Deep Learning🔗

Because deep learning is still a new field, many of the newest tools are implemented in external libraries.

What is Deep Learning ?🔗

A neural network is a graph of nodes with weights and activation functions.
Nodes are organized into layers that are stacked on top of one another, each layer is connected, either partially or completely, to previous layer in the network.
The goal is to train the network to associate certain inputs with certain outputs by tuning the weights associated with each connection and the values of each node in the network.
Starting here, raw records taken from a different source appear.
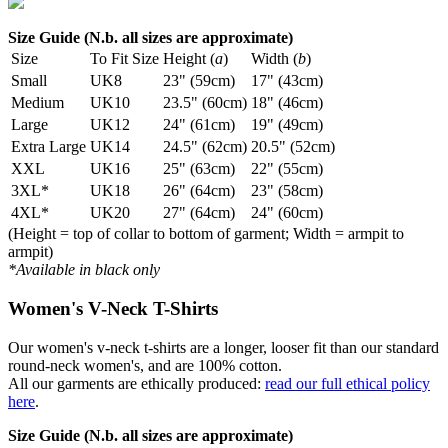
Size Guide (N.b. all sizes are approximate)
Size
To Fit Size
Height (
a
)
Width (
b
)
Small
UK8
23" (59cm)
17" (43cm)
Medium
UK10
23.5" (60cm)
18" (46cm)
Large
UK12
24" (61cm)
19" (49cm)
Extra Large
UK14
24.5" (62cm)
20.5" (52cm)
XXL
UK16
25" (63cm)
22" (55cm)
3XL*
UK18
26" (64cm)
23" (58cm)
4XL*
UK20
27" (64cm)
24" (60cm)
(Height = top of collar to bottom of garment; Width = armpit to
armpit)
*Available in black only
Women's V-Neck T-Shirts
Our women's v-neck t-shirts are a longer, looser fit than our standard
round-neck women's, and are 100% cotton.
All our garments are ethically produced:
read our full ethical policy
here
.
Size Guide (N.b. all sizes are approximate)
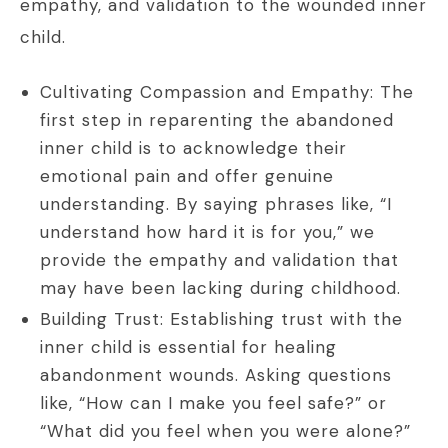
empathy, and validation to the wounded inner
child.
Cultivating Compassion and Empathy: The
first step in reparenting the abandoned
inner child is to acknowledge their
emotional pain and offer genuine
understanding. By saying phrases like, “I
understand how hard it is for you,” we
provide the empathy and validation that
may have been lacking during childhood.
Building Trust: Establishing trust with the
inner child is essential for healing
abandonment wounds. Asking questions
like, “How can I make you feel safe?” or
“What did you feel when you were alone?”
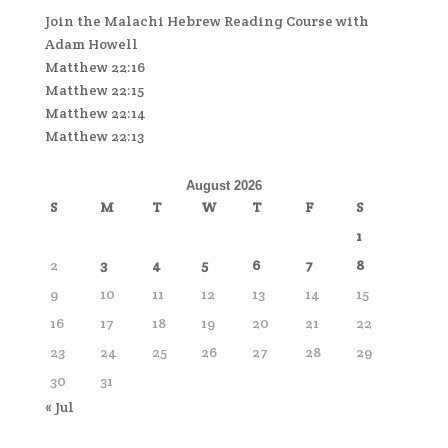
Join the Malachi Hebrew Reading Course with
Adam Howell
Matthew 22:16
Matthew 22:15
Matthew 22:14
Matthew 22:13
August 2026
S
M
T
W
T
F
S
1
2
3
4
5
6
7
8
9
10
11
12
13
14
15
16
17
18
19
20
21
22
23
24
25
26
27
28
29
30
31
« Jul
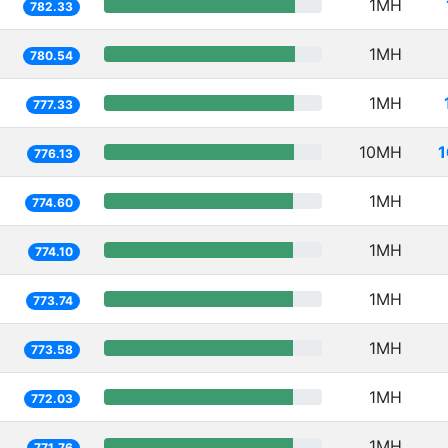
1MH
782.33
1MH
780.54
1MH
777.33
10MH
1
776.13
1MH
774.60
1MH
774.10
1MH
773.74
1MH
773.58
1MH
772.03
1MH
771.76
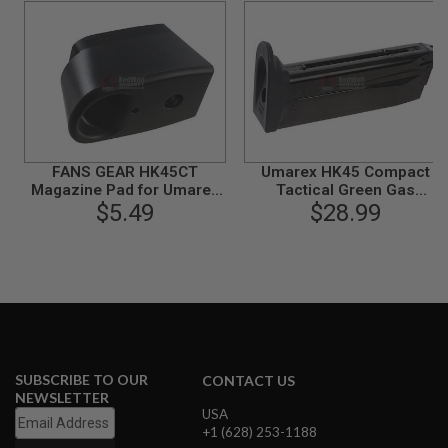
S
M
G
A
I
R
S
O
F
T
FANS GEAR HK45CT
Umarex HK45 Compact
G
Magazine Pad for Umarex
Tactical Green Gas
R
(VFC) HK45 Compact
$5.49
Magazine (20 rounds, by
$28.99
E
Tactical
VFC)
N
A
D
E
L
A
U
N
C
H
SUBSCRIBE TO OUR
CONTACT US
E
NEWSLETTER
R
USA
S
+1 (628) 253-1188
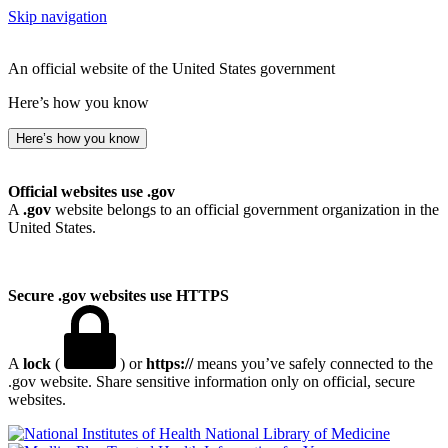
Skip navigation
An official website of the United States government
Here’s how you know
Here’s how you know
Official websites use .gov
A
.gov
website belongs to an official government organization in the
United States.
Secure .gov websites use HTTPS
A
lock
(
) or
https://
means you’ve safely connected to the
.gov website. Share sensitive information only on official, secure
websites.
National Library of Medicine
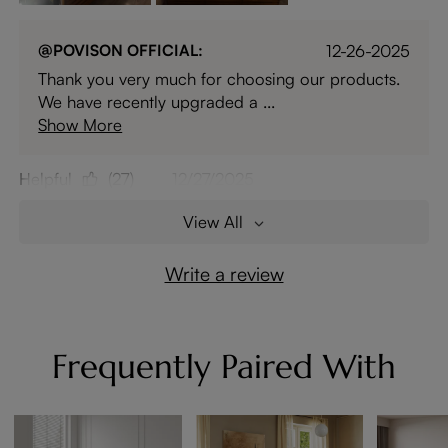
@POVISON OFFICIAL:
12-26-2025
Thank you very much for choosing our products.
We have recently upgraded a ...
Show More
Helpful
(27)
12/27/2025
View All
Write a review
Frequently Paired With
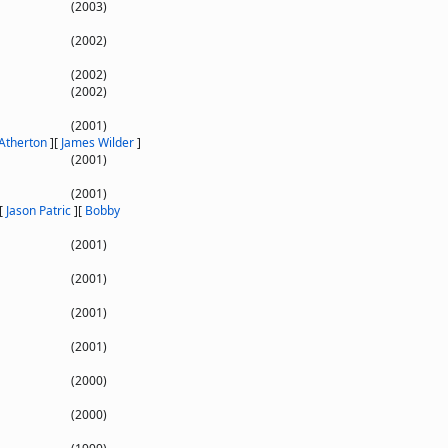
(2003)
(2002)
(2002)
(2002)
(2001)
 Atherton
]
[
James Wilder
]
(2001)
(2001)
[
Jason Patric
]
[
Bobby
(2001)
(2001)
(2001)
(2001)
(2000)
(2000)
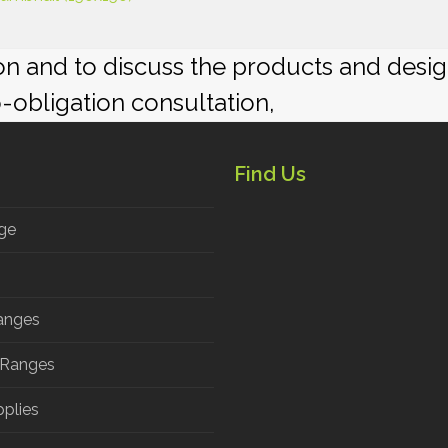
ion and to discuss the products and desi
o-obligation consultation,
Find Us
ge
anges
 Ranges
pplies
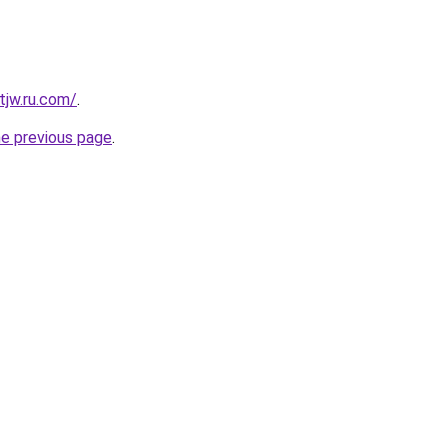
tjw.ru.com/
.
he previous page
.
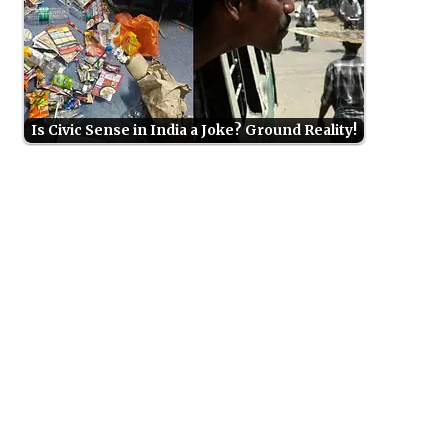
Is Civic Sense in India a Joke? Ground Reality!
Deep Learning or deep neural networks, stack many of these layers together into various different architectures. This concept has existed for decades and have waxed and waned in terms of popularity for various machine learning problems.
Typical machine learning techniques typically cannot continue to perform well as more data is added; their performance hits a ceiling. Deep learning can benefit from enormous amounts of data and information.
The most popular tools are TensorFlow, MXNet, Keras, and PyTorch.

Ways of Using Deep Learning in Spark🔗

Inference : The simplest way to use deep learning is to take a pretrained model and apply it to large datasets in parallel using Spark. Using pyspark we could simply call a framework such as TensorFlow or PyTorch in a map function to get distributed inference.
Featurization and transfer Learning : The next level of complexity is to use an existing model as a featurizer instead of taking its final output. Many deep learning models learn useful feature representations in their lower layers as they get trained for an end-to-end task.
- This method is called transfer learning, and generally involves the last few layers of a pretrained model and retraining them with the data of interest. Transfer learning is also especially useful if you do not have a large amount of training data: training a full-blown network from scratch requires a dataset of hundreds of thousands of images, like ImageNet, to avoid overfitting, which
Model Training : Spark can also be used to train a new deep learning model from scratch. There are two common methods here.
- First, you can use a Spark cluster to parallelize the training of a single model over multiple servers, communicating updates between them.
- Alternatively, some libraries let the user train multiple instances of similar models in parallel to try various model architectures and hyperparameters, accelerating the model search and tuning process.

Deep Learning Libraries🔗

MLlib Neural Network Support🔗

Spark’s MLlib currently has native support for a single deep learning algorithm: the ml.classification.MultilayerPerceptronClassifier class’s multilayer perceptron classifier. This class is limited to training relatively shallow networks containing fully connected layers with the sigmoid activation function and an output layer with a softmax activation function.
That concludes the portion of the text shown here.